Donahue’s Harvest Park Development LLC industrial park sold out all 10 lots, which are expected to house 15,000- to 80,000-square-foot grow buildings, of its first phase that came on the market in November six months ahead of schedule. It’s recently opened up development on the second 67-acre phase.
“We were looking at the industry migrating from that weed shop, ‘Reefer Madness’ concept to a more traditional equity market,” Donahue said. “We saw an opportunity.”
However, few communities in the state remain open to marijuana grow operations or dispensaries, which makes developments like Harvest Park more valuable, Donahue said. Brokers and legal experts have pointed to communities like Warren, Troy, Commerce and Shelby townships, Livonia and Detroit as being prime targets for growers in Southeast Michigan.
“From a pure park development standpoint, you can get acreage that’s decent,” Donahue said. “But when it comes to cannabis, having infrastructure, zoning and ordinances and a municipality that’s friendly … That’s rare, so this ended up being a prime piece of property that we’re able to sell at a premium.”
Donahue said his investors are considering another development in West Michigan as the industry matures.
There are still limits to how much like any other business marijuana operations can be.
Banks can’t lend to marijuana growers and sellers because it’s considered a Schedule 1 narcotic, according to the U.S. Department of Justice, and banks would be in violation of federal money laundering laws.
States seeking a tax-collection infusion from marijuana sales are left relying on the trusting nature of the industry’s operators. Because of banking rules, most marijuana businesses pay taxes in cash.
As the San Francisco Chronicle wrote on Jan. 28: “Bay Area marijuana retailers who went fully mainstream this month were forced to act like gangsters anyway as they rumbled down freeways and across bridges in sport utility vehicles and sedans and, in at least one case, a Tesla, bearing cash piled in shopping bags and suitcases.”
An estimated 70 percent of the more than 1,600 recreational and medical dispensaries in California, which legalized recreational marijuana use at the beginning of the year, are still dealing in cash.
Rogalski expects this to stimulate change at the federal level, regardless of who is in office.

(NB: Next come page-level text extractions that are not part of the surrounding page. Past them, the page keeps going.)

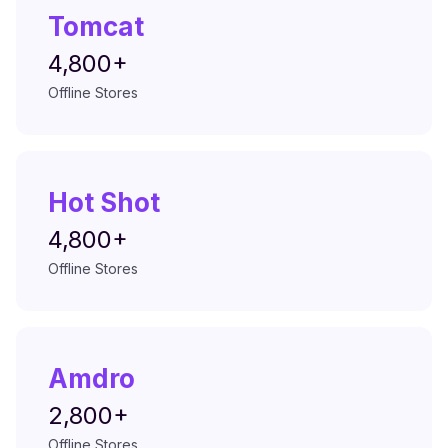
Tomcat
4,800+
Offline Stores
Hot Shot
4,800+
Offline Stores
Amdro
2,800+
Offline Stores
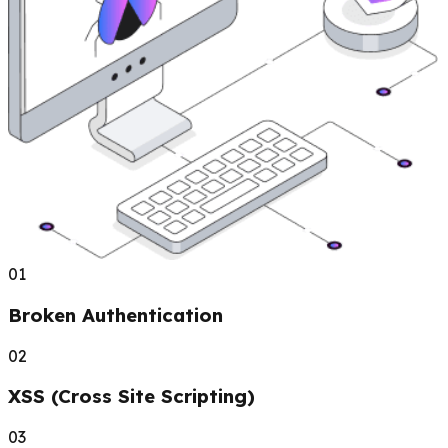
01
Broken Authentication
02
XSS (Cross Site Scripting)
03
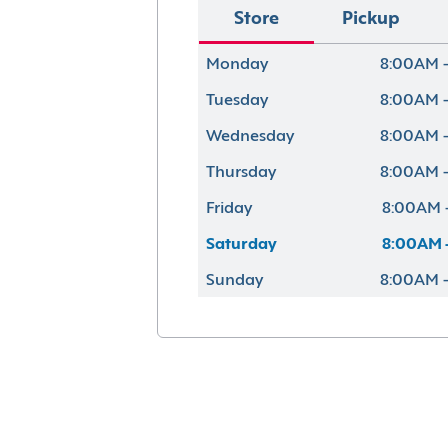
Store
Pickup
Monday
8:00AM 
Tuesday
8:00AM 
Wednesday
8:00AM 
Thursday
8:00AM 
Friday
8:00AM 
Saturday
8:00AM 
Sunday
8:00AM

“They are going to have to walk into the treasury with a bag full of dimes; It’s onerous,” Rogalski said. “That’s the only system that currently exists — having the equivalent of a Brinks truck, two guys with Glocks on their hips and ex-military personnel walking in bags of large deposits for taxes into the treasury. That can’t continue. Revenue is generated, taxable revenue, and certainly the IRS expects to be paid taxes, so that’s going to change and I think it’s going to change in the next 12 months.”
For Precision, none of these rules matter. It’s dealing in manufactured products. Expensive products, ranging from $43,000 to $1 million, that are in demand. It’s the only extraction product supplier in the state and is looking to expand globally in the coming years, Beginin said.
“For Michigan, it was always a question of whether the end product was legal. Now the Legislature has answered that, which I like,” Beginin said. “Right now we’re the only manufacturer East of the Mississippi (river), and our biggest market is California. The industry is getting bigger and bigger, and we’re looking to grow with it.”